*** Input records

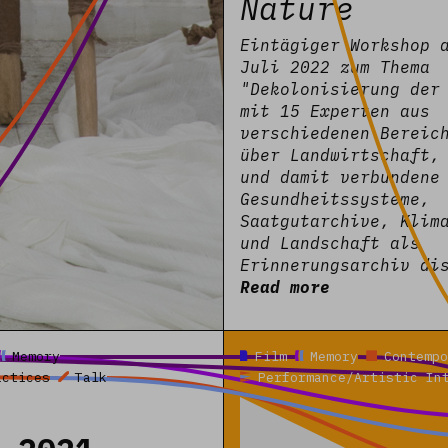
Nature
Eintägiger Workshop 
Juli 2022 zum Thema
"Dekolonisierung der
mit 15 Experten aus
verschiedenen Bereic
über Landwirtschaft,
und damit verbundene
Gesundheitssysteme,
Saatgutarchive, Klim
und Landschaft als
Erinnerungsarchiv di
Read more
Read more
Memory
Film
Memory
Contempo
actices
Talk
Performance/Artistic In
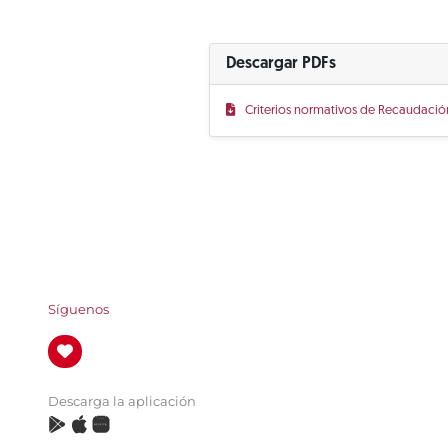
Descargar PDFs
Criterios normativos de Recaudación
Síguenos
Descarga la aplicación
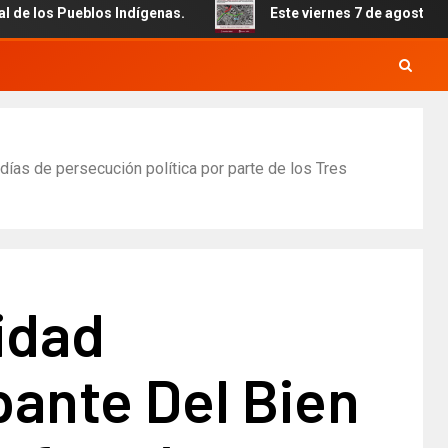
blos Indígenas.
Este viernes 7 de agosto inicia el cierr
días de persecución política por parte de los Tres
idad
pante Del Bien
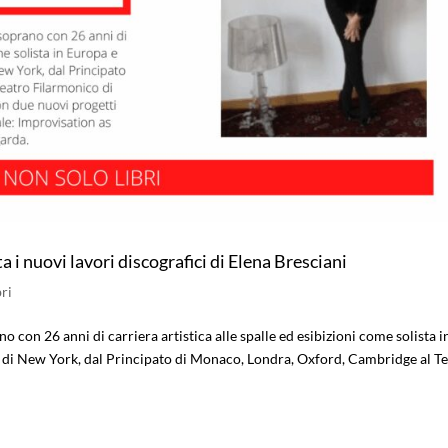
a i nuovi lavori discografici di Elena Bresciani
ri
 con 26 anni di carriera artistica alle spalle ed esibizioni come solista i
ll di New York, dal Principato di Monaco, Londra, Oxford, Cambridge al T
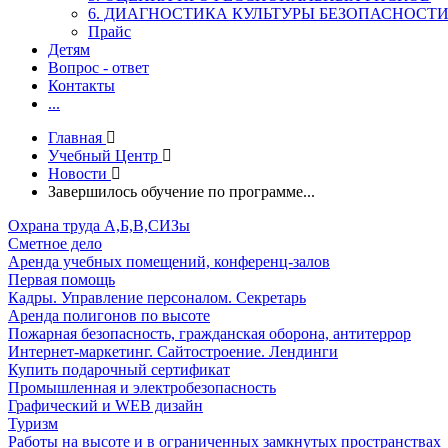
6. ДИАГНОСТИКА КУЛЬТУРЫ БЕЗОПАСНОСТ
Прайс
Детям
Вопрос - ответ
Контакты
...
Главная
Учебный Центр
Новости
Завершилось обучение по программе...
Охрана труда А,Б,В,СИЗы
Сметное дело
Аренда учебных помещений, конференц-залов
Первая помощь
Кадры. Управление персоналом. Секретарь
Аренда полигонов по высоте
Пожарная безопасность, гражданская оборона, антитеррор
Интернет-маркетинг. Сайтостроение. Лендинги
Купить подарочный сертификат
Промышленная и электробезопасность
Графический и WEB дизайн
Туризм
Работы на высоте и в ограниченных замкнутых пространствах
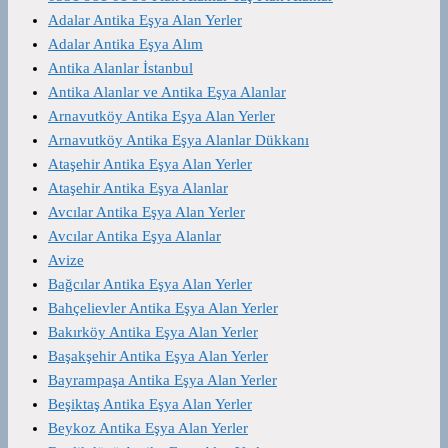
Adalar Antika Eşya Alan Yerler
Adalar Antika Eşya Alım
Antika Alanlar İstanbul
Antika Alanlar ve Antika Eşya Alanlar
Arnavutköy Antika Eşya Alan Yerler
Arnavutköy Antika Eşya Alanlar Dükkanı
Ataşehir Antika Eşya Alan Yerler
Ataşehir Antika Eşya Alanlar
Avcılar Antika Eşya Alan Yerler
Avcılar Antika Eşya Alanlar
Avize
Bağcılar Antika Eşya Alan Yerler
Bahçelievler Antika Eşya Alan Yerler
Bakırköy Antika Eşya Alan Yerler
Başakşehir Antika Eşya Alan Yerler
Bayrampaşa Antika Eşya Alan Yerler
Beşiktaş Antika Eşya Alan Yerler
Beykoz Antika Eşya Alan Yerler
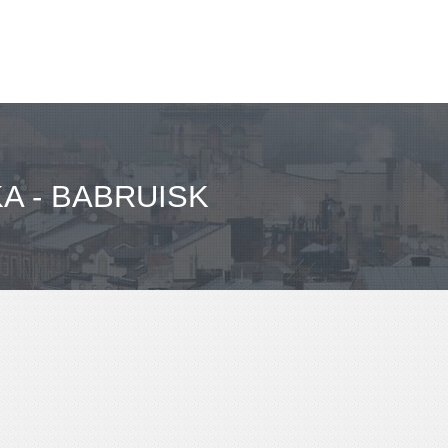
A - BABRUISK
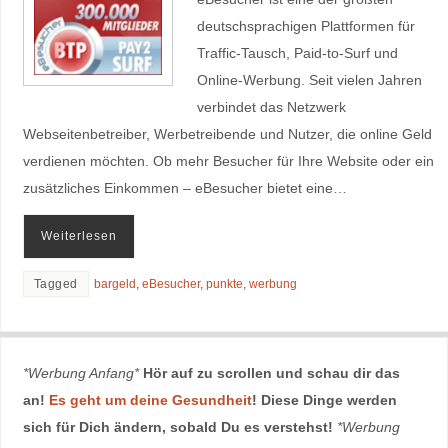
deutschsprachigen Plattformen für
Traffic‑Tausch, Paid‑to‑Surf und
Online‑Werbung. Seit vielen Jahren
verbindet das Netzwerk
Webseitenbetreiber, Werbetreibende und Nutzer, die online Geld
verdienen möchten. Ob mehr Besucher für Ihre Website oder ein
zusätzliches Einkommen – eBesucher bietet eine…
Weiterlesen
Tagged
bargeld
,
eBesucher
,
punkte
,
werbung
*Werbung Anfang*
Hör auf zu scrollen und schau dir das
an!
Es geht um deine Gesundheit
! Diese Dinge werden
sich für Dich ändern, sobald Du es verstehst!
*Werbung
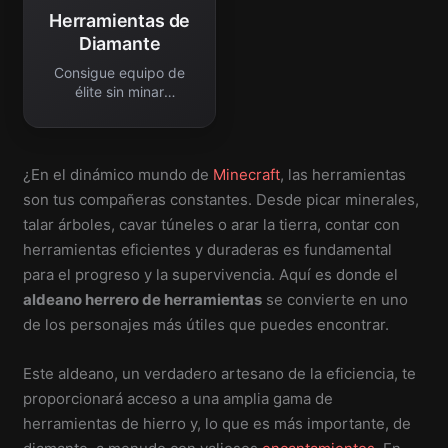
Herramientas de
Diamante
Consigue equipo de
élite sin minar
diamantes.
¿En el dinámico mundo de
Minecraft
, las herramientas
son tus compañeras constantes. Desde picar minerales,
talar árboles, cavar túneles o arar la tierra, contar con
herramientas eficientes y duraderas es fundamental
para el progreso y la supervivencia. Aquí es donde el
aldeano herrero de herramientas
se convierte en uno
de los personajes más útiles que puedes encontrar.
Este aldeano, un verdadero artesano de la eficiencia, te
proporcionará acceso a una amplia gama de
herramientas de hierro y, lo que es más importante, de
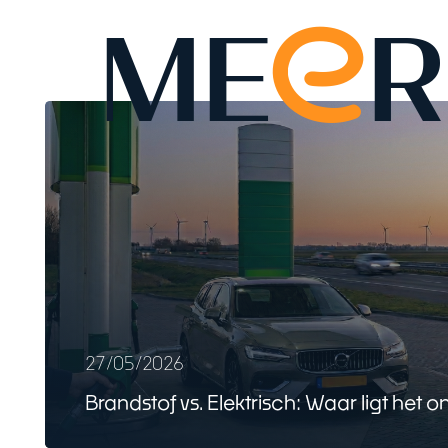
e
ME
R
27/05/2026
Brandstof vs. Elektrisch: Waar ligt het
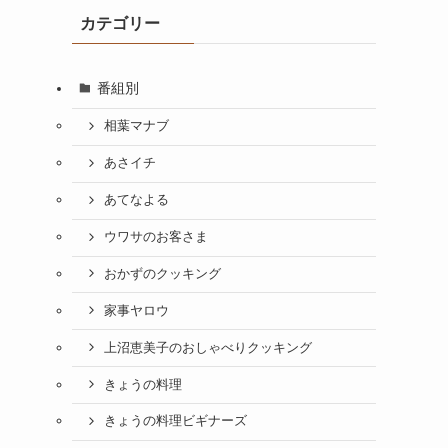
カテゴリー
番組別
相葉マナブ
あさイチ
あてなよる
ウワサのお客さま
おかずのクッキング
家事ヤロウ
上沼恵美子のおしゃべりクッキング
きょうの料理
きょうの料理ビギナーズ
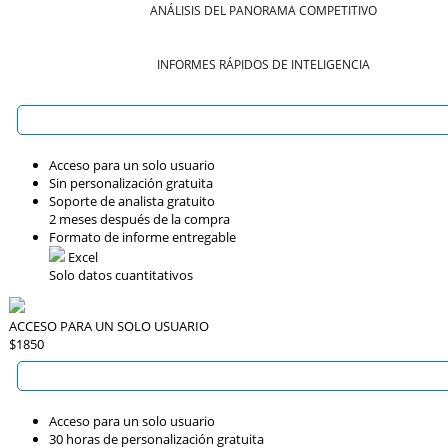
ANÁLISIS DEL PANORAMA COMPETITIVO
INFORMES RÁPIDOS DE INTELIGENCIA
Acceso para un solo usuario
Sin personalización gratuita
Soporte de analista gratuito
2 meses después de la compra
Formato de informe entregable
Excel
Solo datos cuantitativos
ACCESO PARA UN SOLO USUARIO
$1850
Acceso para un solo usuario
30 horas de personalización gratuita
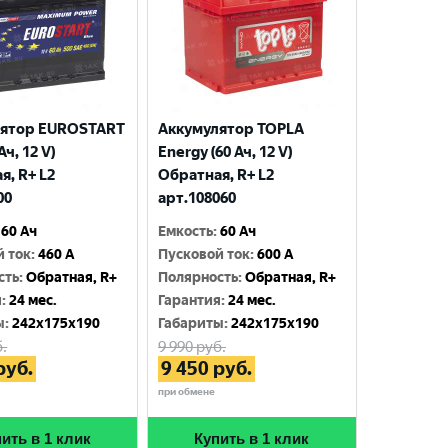
лятор EUROSTART
Аккумулятор TOPLA
Ач, 12 V)
Energy (60 Ач, 12 V)
я, R+ L2
Обратная, R+ L2
00
арт.108060
60 Ач
Емкость
:
60 Ач
й ток
:
460 A
Пусковой ток
:
600 A
сть
:
Обратная, R+
Полярность
:
Обратная, R+
я
:
24 мес.
Гарантия
:
24 мес.
ы
:
242x175x190
Габариты
:
242x175x190
.
9 990
руб.
руб.
9 450
руб.
при обмене
ить в 1 клик
Купить в 1 клик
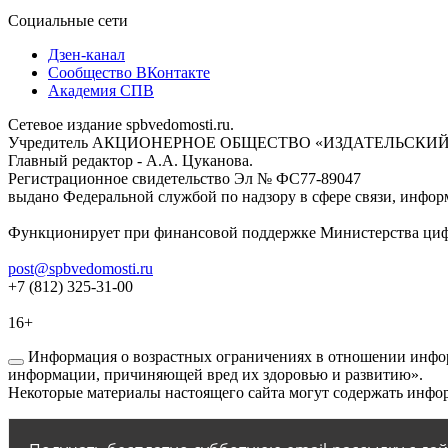
Социальные сети
Дзен-канал
Сообщество ВКонтакте
Академия СПВ
Сетевое издание spbvedomosti.ru.
Учредитель АКЦИОНЕРНОЕ ОБЩЕСТВО «ИЗДАТЕЛЬСКИЙ
Главный редактор - А.А. Цуканова.
Регистрационное свидетельство Эл № ФС77-89047
выдано Федеральной службой по надзору в сфере связи, инфор
Функционирует при финансовой поддержке Министерства цифр
post@spbvedomosti.ru
+7 (812) 325-31-00
16+
Информация о возрастных ограничениях в отношении инфор
информации, причиняющей вред их здоровью и развитию».
Некоторые материалы настоящего сайта могут содержать инфор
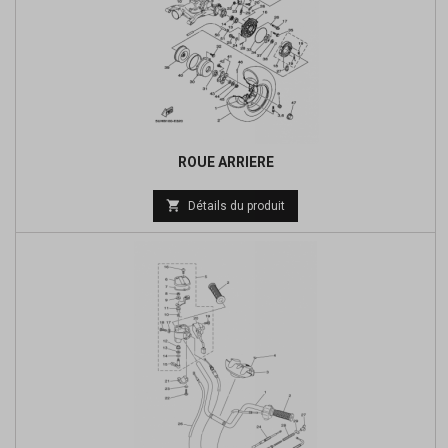
ROUE ARRIERE
Prix

Détails du produit
de
base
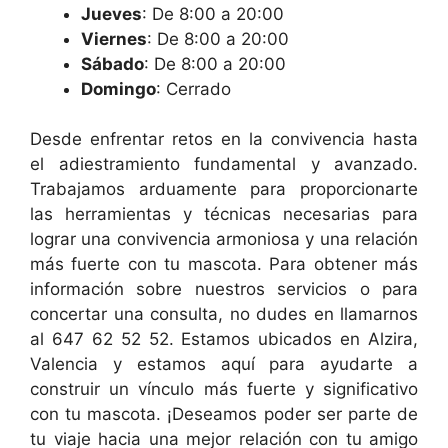
Jueves
: De 8:00 a 20:00
Viernes
: De 8:00 a 20:00
Sábado
: De 8:00 a 20:00
Domingo
: Cerrado
Desde enfrentar retos en la convivencia hasta
el adiestramiento fundamental y avanzado.
Trabajamos arduamente para proporcionarte
las herramientas y técnicas necesarias para
lograr una convivencia armoniosa y una relación
más fuerte con tu mascota. Para obtener más
información sobre nuestros servicios o para
concertar una consulta, no dudes en llamarnos
al 647 62 52 52. Estamos ubicados en Alzira,
Valencia y estamos aquí para ayudarte a
construir un vínculo más fuerte y significativo
con tu mascota. ¡Deseamos poder ser parte de
tu viaje hacia una mejor relación con tu amigo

******

Activity: Using the data above, retype exactly the lines from the line with "Adalar Antika Eşya Alım" to the line with "verdienen möchten. Ob", inclusive. No pictures and nothing else.

Task output:
Adalar Antika Eşya Alım
Antika Alanlar İstanbul
Antika Alanlar ve Antika Eşya Alanlar
Arnavutköy Antika Eşya Alan Yerler
Arnavutköy Antika Eşya Alanlar Dükkanı
Ataşehir Antika Eşya Alan Yerler
Ataşehir Antika Eşya Alanlar
Avcılar Antika Eşya Alan Yerler
Avcılar Antika Eşya Alanlar
Avize
Bağcılar Antika Eşya Alan Yerler
Bahçelievler Antika Eşya Alan Yerler
Bakırköy Antika Eşya Alan Yerler
Başakşehir Antika Eşya Alan Yerler
Bayrampaşa Antika Eşya Alan Yerler
Beşiktaş Antika Eşya Alan Yerler
Beykoz Antika Eşya Alan Yerler
A - BABRUISK
deutschsprachigen Plattformen für
Traffic‑Tausch, Paid‑to‑Surf und
Online‑Werbung. Seit vielen Jahren
verbindet das Netzwerk
Webseitenbetreiber, Werbetreibende und Nutzer, die online Geld
verdienen möchten. Ob mehr Besucher für Ihre Website oder ein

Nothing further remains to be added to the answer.